Iris Johansen was born on April 7, 1938. She worked for a major airline for many years and traveled extensively. After her two children, Tamara and Roy, left home for High School, she decided to devote her newfound free time to writing. Since she loved reading romance novels, she penned a love story, and found to her surprise that "I was just as voracious a writer as I was a reader." During the 1980's, her name was emblazoned on dozens of slender volumes featuring spirited adventuresses, passionate mystery men and smoldering love scenes. These days, Iris is one of a posse of former romance writers dominating the New York Times bestseller lists: Jayne Ann Krentz, Nora Roberts, Linda Howard, Tami Hoag, Sandra Brown and Tess Gerritsen all came up through the category-romance ranks.

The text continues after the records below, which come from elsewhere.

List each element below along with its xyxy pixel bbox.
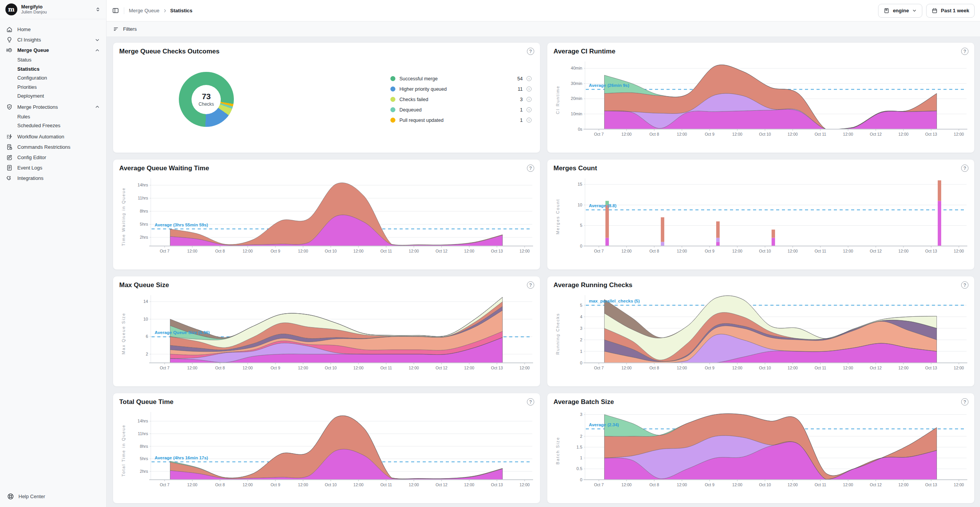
info-icon[interactable]: i <box>527 107 532 112</box>
x-tick-label: Oct 10 <box>759 132 771 136</box>
x-tick-label: 12:00 <box>843 482 853 487</box>
sidebar-item-rules[interactable]: Rules <box>0 112 106 121</box>
sidebar-item-integrations[interactable]: Integrations <box>0 173 106 183</box>
sidebar-item-priorities[interactable]: Priorities <box>0 83 106 92</box>
x-tick-label: Oct 9 <box>270 249 280 253</box>
y-tick-label: 5hrs <box>140 456 148 461</box>
sidebar-item-merge-protections[interactable]: Merge Protections <box>0 102 106 112</box>
x-tick-label: 12:00 <box>409 366 419 370</box>
help-icon[interactable]: ? <box>527 165 534 172</box>
queue-waiting-chart[interactable]: 2hrs5hrs8hrs11hrs14hrsOct 712:00Oct 812:… <box>128 176 534 258</box>
sidebar-item-statistics[interactable]: Statistics <box>0 65 106 74</box>
x-tick-label: 12:00 <box>954 132 964 136</box>
help-icon[interactable]: ? <box>527 398 534 406</box>
lifebuoy-icon <box>7 493 14 500</box>
breadcrumb-merge-queue[interactable]: Merge Queue <box>129 8 160 13</box>
sidebar-item-ci-insights[interactable]: CI Insights <box>0 35 106 45</box>
x-tick-label: 12:00 <box>898 366 908 370</box>
x-tick-label: Oct 8 <box>215 366 225 370</box>
donut-legend: Successful merge 54 i Higher priority qu… <box>390 73 532 125</box>
y-tick-label: 14hrs <box>137 419 148 423</box>
x-tick-label: 12:00 <box>622 249 632 253</box>
help-icon[interactable]: ? <box>961 398 968 406</box>
legend-item-higher-priority-queued: Higher priority queued 11 i <box>390 84 532 94</box>
info-icon[interactable]: i <box>527 97 532 102</box>
org-user: Julien Danjou <box>21 10 47 15</box>
max-queue-size-chart[interactable]: 261014Oct 712:00Oct 812:00Oct 912:00Oct … <box>128 293 534 374</box>
help-icon[interactable]: ? <box>527 48 534 55</box>
y-tick-label: 0 <box>580 244 582 248</box>
y-tick-label: 30min <box>571 81 582 86</box>
card-title: Average Running Checks <box>553 281 968 289</box>
y-axis-label: Merges Count <box>555 199 560 234</box>
y-tick-label: 5hrs <box>140 222 148 226</box>
y-tick-label: 14 <box>143 299 148 304</box>
sidebar-item-label: Home <box>17 27 31 32</box>
filters-button[interactable]: Filters <box>113 26 137 32</box>
x-tick-label: Oct 8 <box>649 366 659 370</box>
repository-select[interactable]: engine <box>878 4 922 18</box>
x-tick-label: Oct 9 <box>705 132 714 136</box>
help-icon[interactable]: ? <box>961 48 968 55</box>
sidebar-item-label: Rules <box>17 114 30 120</box>
sidebar-item-home[interactable]: Home <box>0 24 106 35</box>
y-tick-label: 8hrs <box>140 444 148 449</box>
sidebar-item-deployment[interactable]: Deployment <box>0 91 106 101</box>
checks-outcomes-donut-chart[interactable]: 73 Checks <box>179 72 234 127</box>
x-tick-label: 12:00 <box>409 482 419 487</box>
x-tick-label: Oct 10 <box>325 249 337 253</box>
sidebar-item-scheduled-freezes[interactable]: Scheduled Freezes <box>0 121 106 130</box>
info-icon[interactable]: i <box>527 86 532 91</box>
average-line-label: Average Queue Size (5.96) <box>155 330 210 335</box>
x-tick-label: 12:00 <box>843 132 853 136</box>
average-line-label: Average (3hrs 55min 59s) <box>155 223 208 227</box>
card-checks-outcomes: Merge Queue Checks Outcomes ? 73 Checks <box>113 42 540 153</box>
info-icon[interactable]: i <box>527 76 532 81</box>
x-tick-label: Oct 7 <box>594 249 603 253</box>
sidebar-toggle-button[interactable] <box>112 7 119 14</box>
time-range-button[interactable]: Past 1 week <box>926 4 975 18</box>
sidebar-item-workflow-automation[interactable]: Workflow Automation <box>0 131 106 142</box>
help-icon[interactable]: ? <box>961 165 968 172</box>
y-tick-label: 8hrs <box>140 209 148 213</box>
total-queue-time-chart[interactable]: 2hrs5hrs8hrs11hrs14hrsOct 712:00Oct 812:… <box>128 410 534 491</box>
x-tick-label: Oct 10 <box>759 366 771 370</box>
batch-size-chart[interactable]: 00.511.523Oct 712:00Oct 812:00Oct 912:00… <box>562 410 968 491</box>
x-tick-label: 12:00 <box>677 482 687 487</box>
sidebar-item-configuration[interactable]: Configuration <box>0 73 106 83</box>
sidebar-item-commands-restrictions[interactable]: Commands Restrictions <box>0 142 106 152</box>
sidebar-item-status[interactable]: Status <box>0 55 106 65</box>
running-checks-chart[interactable]: 012345Oct 712:00Oct 812:00Oct 912:00Oct … <box>562 293 968 374</box>
help-icon[interactable]: ? <box>961 281 968 289</box>
x-tick-label: Oct 7 <box>594 366 603 370</box>
chevron-right-icon <box>163 8 167 13</box>
chevron-down-icon <box>95 37 100 43</box>
y-tick-label: 5 <box>580 223 582 228</box>
y-axis-label: Running Checks <box>555 313 560 355</box>
y-tick-label: 11hrs <box>138 431 148 436</box>
x-tick-label: 12:00 <box>243 249 253 253</box>
chevron-up-icon <box>95 104 100 110</box>
sidebar-item-merge-queue[interactable]: Merge Queue <box>0 45 106 55</box>
sidebar-item-label: Priorities <box>17 84 37 90</box>
y-tick-label: 5 <box>580 303 582 308</box>
x-tick-label: Oct 9 <box>270 366 280 370</box>
card-title: Average Batch Size <box>553 398 968 406</box>
merges-count-chart[interactable]: 051015Oct 712:00Oct 812:00Oct 912:00Oct … <box>562 176 968 258</box>
ci-runtime-chart[interactable]: 0s10min20min30min40minOct 712:00Oct 812:… <box>562 59 968 141</box>
org-selector[interactable]: m Mergifyio Julien Danjou <box>0 0 106 19</box>
y-tick-label: 6 <box>146 334 148 339</box>
x-tick-label: Oct 11 <box>815 366 826 370</box>
bar-segment <box>772 229 775 238</box>
info-icon[interactable]: i <box>527 118 532 123</box>
help-center-link[interactable]: Help Center <box>0 486 106 507</box>
x-tick-label: Oct 11 <box>380 366 392 370</box>
sidebar-item-config-editor[interactable]: Config Editor <box>0 152 106 163</box>
chevron-up-icon <box>95 48 100 53</box>
bar-segment <box>716 221 720 238</box>
help-icon[interactable]: ? <box>527 281 534 289</box>
sidebar-item-event-logs[interactable]: Event Logs <box>0 163 106 173</box>
y-tick-label: 2 <box>580 434 582 439</box>
x-tick-label: Oct 13 <box>491 249 503 253</box>
sidebar-item-label: Integrations <box>17 175 43 181</box>
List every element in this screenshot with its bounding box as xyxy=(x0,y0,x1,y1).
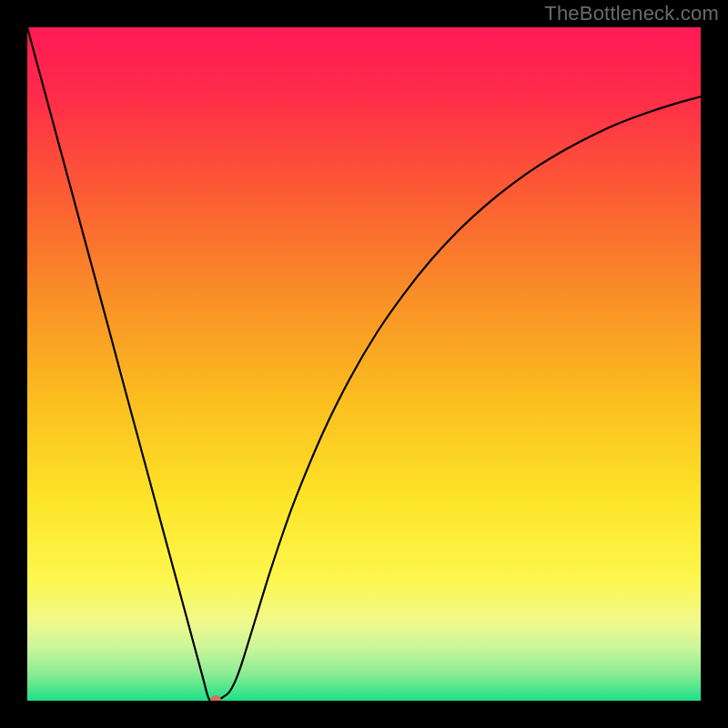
plot-area xyxy=(27,27,701,701)
attribution-label: TheBottleneck.com xyxy=(544,2,719,25)
chart-frame: TheBottleneck.com xyxy=(0,0,728,728)
minimum-marker-dot xyxy=(210,695,221,701)
bottleneck-curve xyxy=(27,27,701,701)
curve-layer xyxy=(27,27,701,701)
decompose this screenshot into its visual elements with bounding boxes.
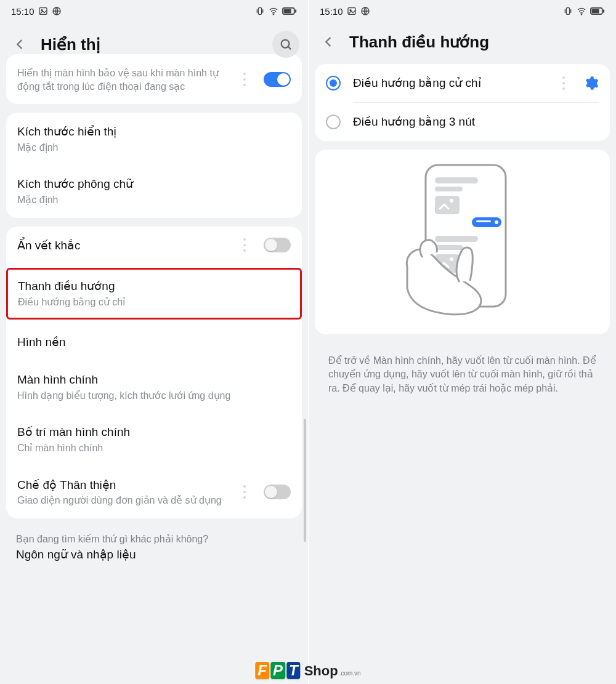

Iris Johansen's writing hobby became a career after she sent her first romance novel in to Bantam Love swept. Early on in her career, she developed the habit of following characters from book to book, sometimes introducing minor characters in one novel who then become major figures in another. She developed families, relationships and even fictional countries in her romance novels, which "stretched the boundaries of the standard formulas, "according to Barbara E. Kemp in Twentieth-Century Romance and Historical Writers. In 1991, she broke out of category romance (a term for short books written to conform to the length, style and subject matter guidelines for a publisher's series) with The Wind Dancer, a romantic-suspense novel set in16th-century Italy. She followed it with two sequels, Storm Winds and Reap the Wind, to form a trilogy, then wrote several more stand-alone romance novels before The Ugly Duckling was published in 1996. The Ugly Ducklingwas her first book to be released in hardcover, and the first to significantly broaden her readership beyond her romance fan base. Since then, her plots have gotten tighter and more suspense-driven; critics have praised her "flesh-and-blood characters, crackling dialogue and lean, suspenseful plotting" (Publishers Weekly). Some of her most popular books feature forensic sculptor Eve Duncan, who first appeared in The Face of Deception in 1998. But she seems equally comfortable with male protagonists, and her books have crossed the gender division that often characterizes popular fiction. Indeed, Publishers Weekly called The Search "that rarity: a woman's novel for men."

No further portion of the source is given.